BAMAKO, Mali (Feb. 13, 2016) — Six UN peacekeepers were killed and some 30 wounded on Friday, February 12 when suspected Islamists attacked their base in northern Mali, officials said, while 3 Malian soldiers died in an ambush as jihadists intensify attacks in the restive region.

The 6 Guinean peacekeepers were killed in an early morning assault on a camp in the northeastern town of Kidal belonging to the United Nation’s MINUSMA, according to a Guinean source in the mission and a military source in Conakry.

Malian Islamist group Ansar Dine, responsible for several previous assaults, claimed the attack by a “Mauritanian jihadist” as “a message to the crusader aggressors and all those who support them” in a statement carried by a Mauritanian news agency.

The latest attacks highlighted the vulnerability of Mali’s sprawling arid north, where UN troops and Malian soldiers are struggling in their fight against jihadists who seized vast swathes of territory in 2012.

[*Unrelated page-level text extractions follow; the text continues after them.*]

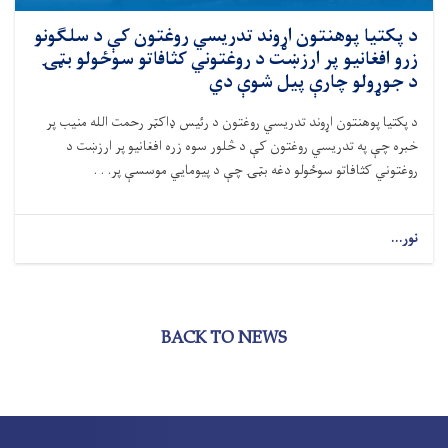
د پکتیا پوهنتون اړوند تدریسي روغتون کې د سلګونو
زرو افغانیو پر ارزښت د روغتوني کثافاتو سوځولو بټۍ
د جوړولو چارې پیل شوې دي
د پکتیا پوهنتون اړوند تدریسي روغتون د رئیس ډاکټر رحمت الله منیب پر
خبره چې په تدریسي روغتون کې د څلور سوه زره افغانیو پر ارزښت د
روغتوني کثافاتو سوځولو دغه بټۍ چې د پیومايي موسسې پر. . .
نور...
BACK TO NEWS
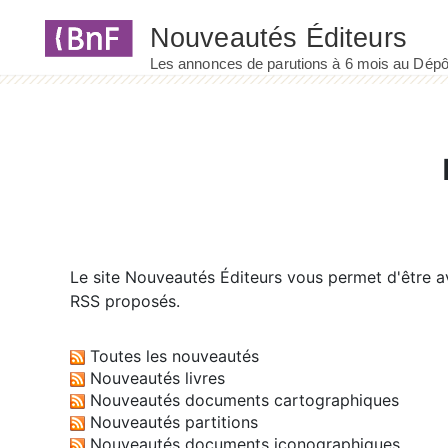
Panneau de gestion des cookies
Le site
Nouveautés Éditeurs
vous permet d'être av
RSS proposés.
Toutes les nouveautés
Nouveautés livres
Nouveautés documents cartographiques
Nouveautés partitions
Nouveautés documents iconographiques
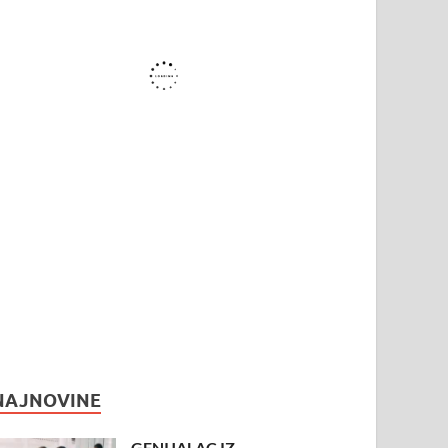
NAJNOVINE
GENIJALAC IZ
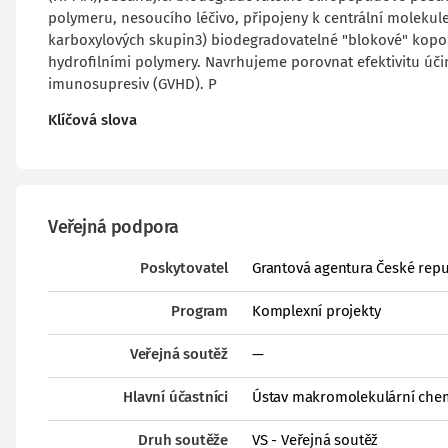
polymeru, nesoucího léčivo, připojeny k centrální molekul
karboxylových skupin3) biodegradovatelné "blokové" kopol
hydrofilními polymery. Navrhujeme porovnat efektivitu úči
imunosupresiv (GVHD). P
Klíčová slova
Veřejná podpora
Poskytovatel
Grantová agentura České repu
Program
Komplexní projekty
Veřejná soutěž
—
Hlavní účastníci
Ústav makromolekulární chemie
Druh soutěže
VS - Veřejná soutěž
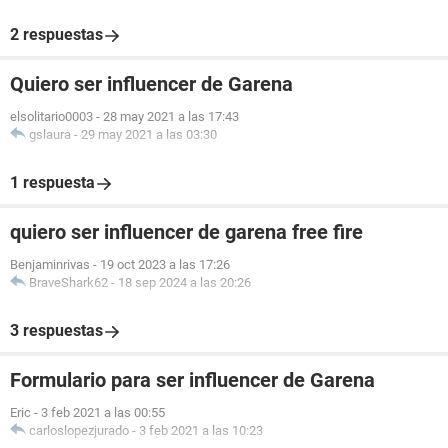
2 respuestas
Quiero ser influencer de Garena
elsolitario0003
-
28 may 2021 a las 17:43
gslaura
-
29 may 2021 a las 03:30
1 respuesta
quiero ser influencer de garena free fire
Benjaminrivas
-
19 oct 2023 a las 17:26
BraveShark62
-
18 sep 2024 a las 20:26
3 respuestas
Formulario para ser influencer de Garena
Eric
-
3 feb 2021 a las 00:55
carloslopezjurado
-
3 feb 2021 a las 10:23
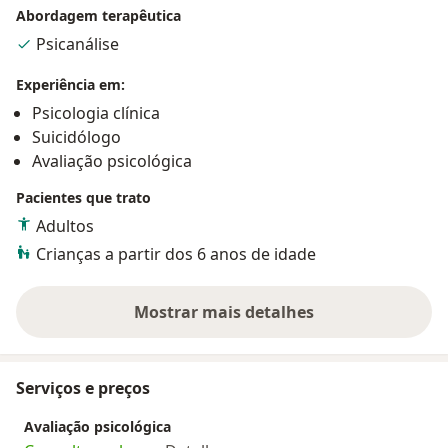
Abordagem terapêutica
Psicanálise
Experiência em:
Psicologia clínica
Suicidólogo
Avaliação psicológica
Pacientes que trato
Adultos
Crianças a partir dos 6 anos de idade
Mostrar mais detalhes
sobre a experiência
Serviços e preços
Avaliação psicológica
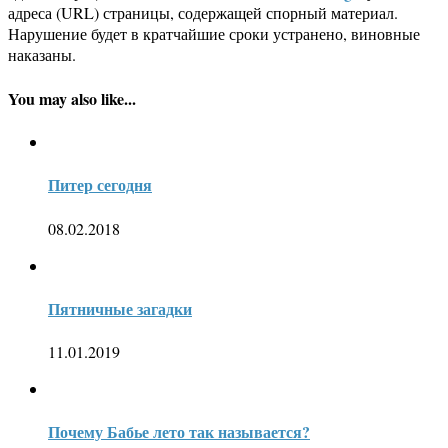
адреса (URL) страницы, содержащей спорный материал.
Нарушение будет в кратчайшие сроки устранено, виновные
наказаны.
You may also like...
Питер сегодня
08.02.2018
Пятничные загадки
11.01.2019
Почему Бабье лето так называется?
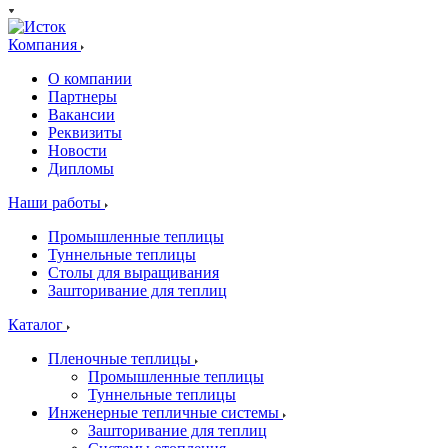
Компания
О компании
Партнеры
Вакансии
Реквизиты
Новости
Дипломы
Наши работы
Промышленные теплицы
Туннельные теплицы
Столы для выращивания
Зашторивание для теплиц
Каталог
Пленочные теплицы
Промышленные теплицы
Туннельные теплицы
Инженерные тепличные системы
Зашторивание для теплиц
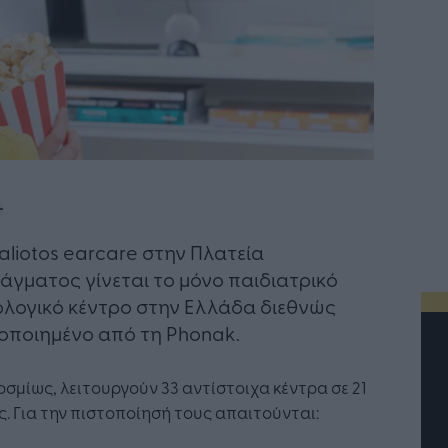
aliotos earcare στην Πλατεία
άγματος γίνεται το μόνο παιδιατρικό
λογικό κέντρο στην Ελλάδα διεθνώς
οποιημένο από τη Phonak.
σμίως, λειτουργούν 33 αντίστοιχα κέντρα σε 21
. Για την πιστοποίησή τους απαιτούνται:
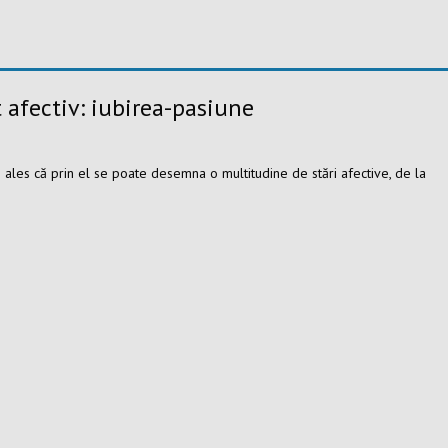
 afectiv: iubirea-pasiune
ales că prin el se poate desemna o multitudine de stări afective, de la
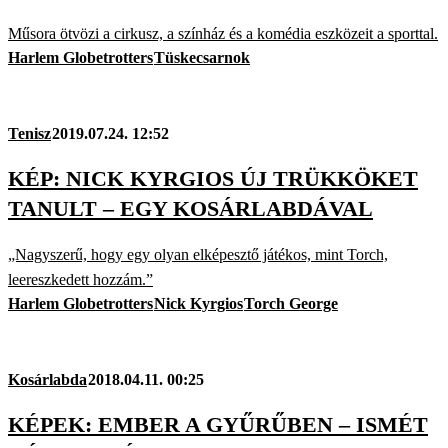
Műsora ötvözi a cirkusz, a színház és a komédia eszközeit a sporttal.
Harlem Globetrotters
Tüskecsarnok
Tenisz
2019.07.24. 12:52
KÉP: NICK KYRGIOS ÚJ TRÜKKÖKET
TANULT – EGY KOSÁRLABDÁVAL
„Nagyszerű, hogy egy olyan elképesztő játékos, mint Torch,
leereszkedett hozzám.”
Harlem Globetrotters
Nick Kyrgios
Torch George
Kosárlabda
2018.04.11. 00:25
KÉPEK: EMBER A GYŰRŰBEN – ISMÉT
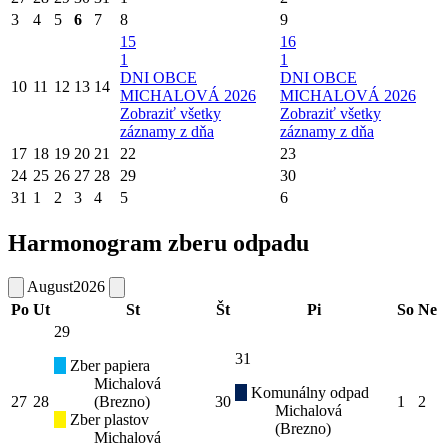
3
4
5
6
7
8
9
15
16
1
1
DNI OBCE
DNI OBCE
10
11
12
13
14
MICHALOVÁ 2026
MICHALOVÁ 2026
Zobraziť všetky
Zobraziť všetky
záznamy z dňa
záznamy z dňa
17
18
19
20
21
22
23
24
25
26
27
28
29
30
31
1
2
3
4
5
6
Harmonogram zberu odpadu
August
2026
Po
Ut
St
Št
Pi
So
Ne
29
31
Zber papiera
Michalová
Komunálny odpad
27
28
(Brezno)
30
1
2
Michalová
Zber plastov
(Brezno)
Michalová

UN Secretary General Ban Ki-moon condemned the “massive and complex” attack on the MINUSMA base, warning that targeting peacekeepers constitutes a war crime and pledging to support the Malian government.

Suicide bombers drove a vehicle into the base between two rocket launches, then blew it up, the Guinean source in the UN mission said.

The raid coincided with a visit to northern Mali by the new chief of MINUSMA, Mahamat Saleh Annadif, who said the raid was an “odious and irresponsible act” which highlighted the “confusion in the ranks of the enemies of peace.”

Annadif was in Kidal a week after a peace pact eased tensions in the town, where the arrival of members of a pro-government group early in February had upset the former rebels in the Coordination of Movements of the Azawad.

Azawad is the name the traditionally nomadic Tuareg people of the desert use for territory they regard as their homeland, straddling the southern Sahara and the Sahel.

Timbuktu attack

In a separate attack, 3 Malian soldiers were killed and two others were wounded near the fabled city of Timbuktu, a Malian military source said.

“Three of our men died today between Timbuktu and Goundam when they were ambushed by jihadists,” a Malian officer told Agence France-Presse, “Two others were wounded but their lives are not in danger.”

The defense ministry confirmed what it said was a “cowardly” strike.

Malian President Ibrahim Boubacar Keita said there was a pressing need to secure the north.

“We have to find a solution to this,” he said. “Kidal cannot remain like this… where attacks occur on a daily basis and the international community and we ourselves look on.”

On Thursday, February 11 a customs officer and two civilians were killed in another Islamist strike in the northern town of Hombori, two days after 3 Malian soldiers died in an explosion while they were patrolling the frontier near Burkina Faso.

The latest attack came a week after at least 4 suspected jihadists and a Malian soldier were killed in clashes at a UN camp for police officers from Nigeria in Timbuktu.

It was also a day after the fabled city had celebrated the restoration of its greatest treasures – earthen mausoleums dating to medieval times that were destroyed during an Islamist takeover in 2012.

Responsibility for the raid on Timbuktu was claimed by Al-Qaeda in the Islamic Maghreb.

Mali’s north of the country continues to be beset by violence having fallen under the control of Tuareg-led rebels and jihadist groups linked to Al-Qaeda in 2012.

The Islamists sidelined the Tuareg to take sole control, and although they were largely ousted by a French-led military operation in January 2013 extremist groups still pose a threat.